- Pontypool
- Coordinates: 42°19′38″S 147°57′35″E﻿ / ﻿42.3273°S 147.9598°E
- Population: 53 (2016 census)
- Postcode(s): 7190
- Location: 25 km (16 mi) N of Triabunna
- LGA(s): Glamorgan–Spring Bay
- Region: South-east
- State electorate(s): Lyons
- Federal division(s): Lyons
Localities around Pontypool:
| Little Swanport | Little Swanport | Little Swanport |
| Little Swanport | Pontypool | Little Swanport River |
| Little Swanport | Little Swanport River | Little Swanport River |

= Pontypool, Tasmania =

Pontypool is a rural locality in the local government area (LGA) of Glamorgan–Spring Bay in the South-east LGA region of Tasmania. The locality is about 25 km north of the town of Triabunna. The 2016 census recorded a population of 53 for the state suburb of Pontypool.

==History==
Pontypool is a confirmed locality.

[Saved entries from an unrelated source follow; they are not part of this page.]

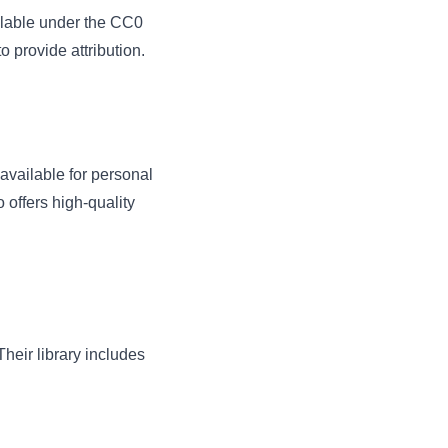
ailable under the CC0
 provide attribution.
 available for personal
offers high-quality
heir library includes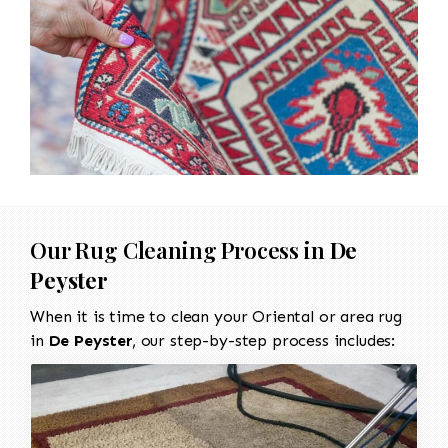
Our Rug Cleaning Process in
De
Peyster
When it is time to clean your Oriental or area rug
in
De Peyster
, our step-by-step process includes: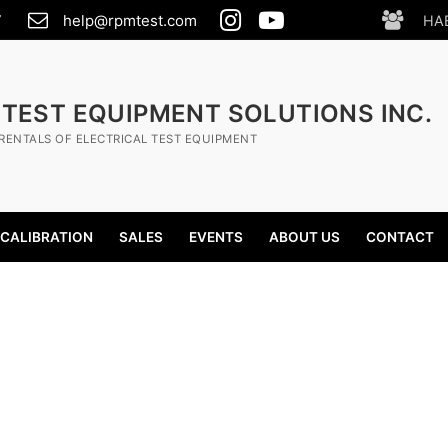
7
help@rpmtest.com
HA
 TEST EQUIPMENT SOLUTIONS INC.
RENTALS OF ELECTRICAL TEST EQUIPMENT
CALIBRATION
SALES
EVENTS
ABOUT US
CONTACT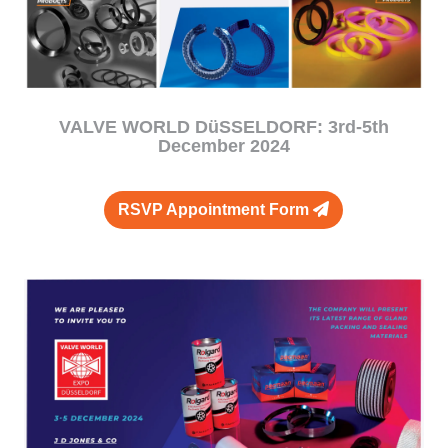
VALVE WORLD DüSSELDORF: 3rd-5th
December 2024
RSVP Appointment Form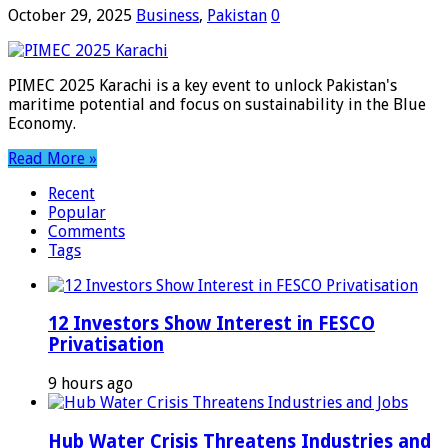
October 29, 2025
Business
,
Pakistan
0
PIMEC 2025 Karachi is a key event to unlock Pakistan's
maritime potential and focus on sustainability in the Blue
Economy.
Read More »
Recent
Popular
Comments
Tags
12 Investors Show Interest in FESCO
Privatisation
9 hours ago
Hub Water Crisis Threatens Industries and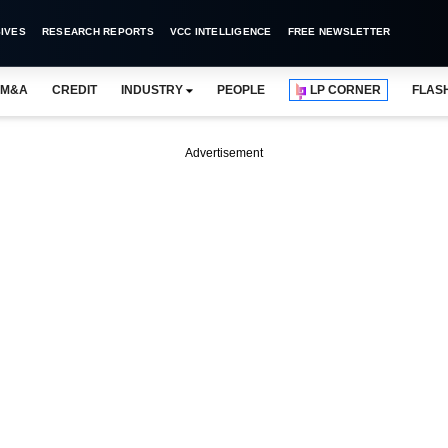
IVES
RESEARCH REPORTS
VCC INTELLIGENCE
FREE NEWSLETTER
M&A
CREDIT
INDUSTRY
PEOPLE
LP CORNER
FLAS
Advertisement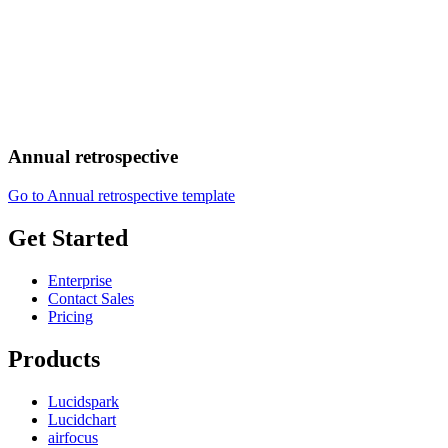
Annual retrospective
Go to Annual retrospective template
Get Started
Enterprise
Contact Sales
Pricing
Products
Lucidspark
Lucidchart
airfocus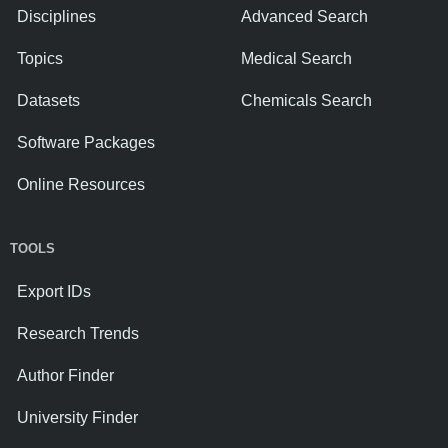
Disciplines
Advanced Search
Topics
Medical Search
Datasets
Chemicals Search
Software Packages
Online Resources
TOOLS
Export IDs
Research Trends
Author Finder
University Finder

Pontypool, meaning “bridge by a pool”, is a town in Wales, and the likely source of the locality name.

==Geography==
The southern and eastern boundaries follow the shoreline of the Little Swanport River estuary.

==Road infrastructure==
Route A3 (Tasman Highway) runs along the western boundary. From there, Pontypool Road provides access to the locality.